Ele não. Ele foi “lá parar” porque ela quis que ele fosse, pediu que ele fosse, porque gosta do trabalho dele, porque acredita que ele tem nos olhos e na relação íntima com a câmera e com as imagens, qualidades inequívocas e inquestionáveis no que a este tipo de trabalho diz respeito. Mas, o que também importa aqui dizer é que o R. tem 25 anos, vinte e cinco anos apenas, banhados pela luz radiante e tremendamente contagiosa de um coração enorme, de uma bondade que conhece poucos ou até mesmo nenhuns limites, purificada por uma sinceridade transcendente ao próprio corpo e que se propaga pela imensidão dos seus olhos azuis e da alma que lhe carrega tantas vezes o corpo e o senta no diafragma da lente com que nos mostra… “o país e o mundo”.

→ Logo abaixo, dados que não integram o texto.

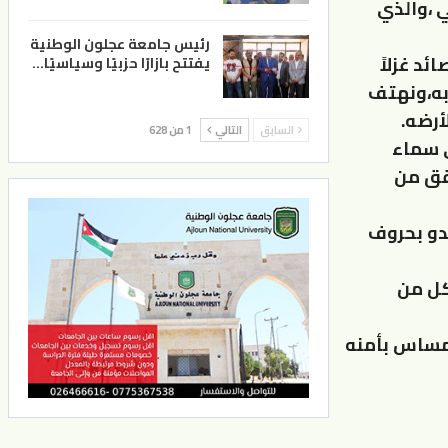
ي ،والذي
رئيس جامعة عجلون الوطنية
د غزلاً
يفتتح بازارًا حزبيًا وسياسيًا…
ربه،ونهتف
أرضه.
السابق
التالي
1 من 628
ي سماء
قق من
دو بحروف
لكل من
لمساس بأمنه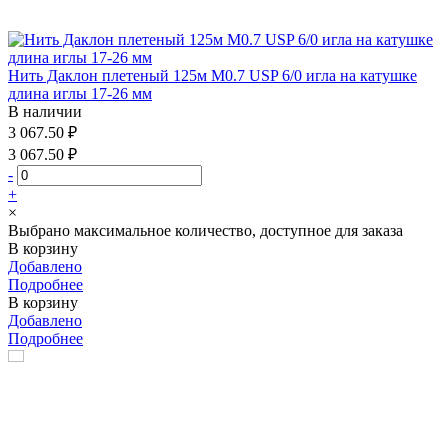
Нить Даклон плетеный 125м М0.7 USP 6/0 игла на катушке
длина иглы 17-26 мм
В наличии
3 067.50 ₽
3 067.50 ₽
-
+
×
Выбрано максимальное количество, доступное для заказа
В корзину
Добавлено
Подробнее
В корзину
Добавлено
Подробнее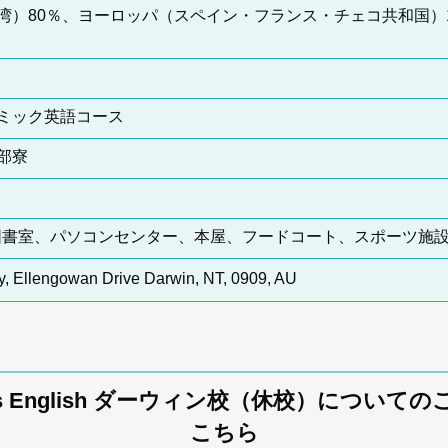
湾）80％、ヨーロッパ（スペイン・フランス・チェコ共和国）
ミック英語コース
部寮
ン、図書室、パソコンセンター、本屋、フードコート、スポーツ施
y, Ellengowan Drive Darwin, NT, 0909, AU
tas English ダーウィン校（休校）について
こちら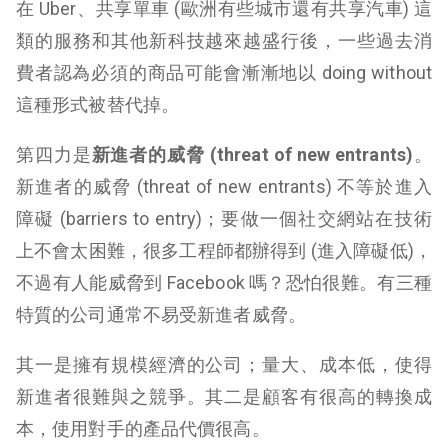
在 Uber、共享單車 (歐洲有些城市還有共享汽車) 這
類的服務和其他新科技越來越盛行後，一些過去消
費者認為必須的商品可能會漸漸地以 doing without
這種形式被替代掉。
第四力是
新進者的威脅
(threat of new entrants)
。
新進者的威脅 (threat of new entrants) 不等於進入
障礙 (barriers to entry)；要做一個社交網站在技術
上不會太困難，很多工程師都辦得到 (進入障礙低)，
不過有人能威脅到 Facebook 嗎？恐怕很難。有三種
特質的公司通常不易受新進者威脅。
其一是擁有規模經濟的公司；量大、成本低，使得
新進者很難與之競爭。
其二是顧客有很高的轉換成
本，使用對手的產品代價很高。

Foca e desfoca, ri, chora e não treme, como não tremeu nestes dias em que esteve com a Cândida (repito: este nome deve dizer-se com reverência) e que viu as coisas mais verdadeiramente impressionantes da sua ainda curta vida. Escrevei anteriormente que o que mais o impressionou e que foi mais difícil de aceitar foi o ter de ouvir, olhar, ver e escutar os lamentos desesperados das crianças e dos seus olhos carregados de verdade e de tristeza, de medo, fustigadas por terror a mais para anos de vida a menos.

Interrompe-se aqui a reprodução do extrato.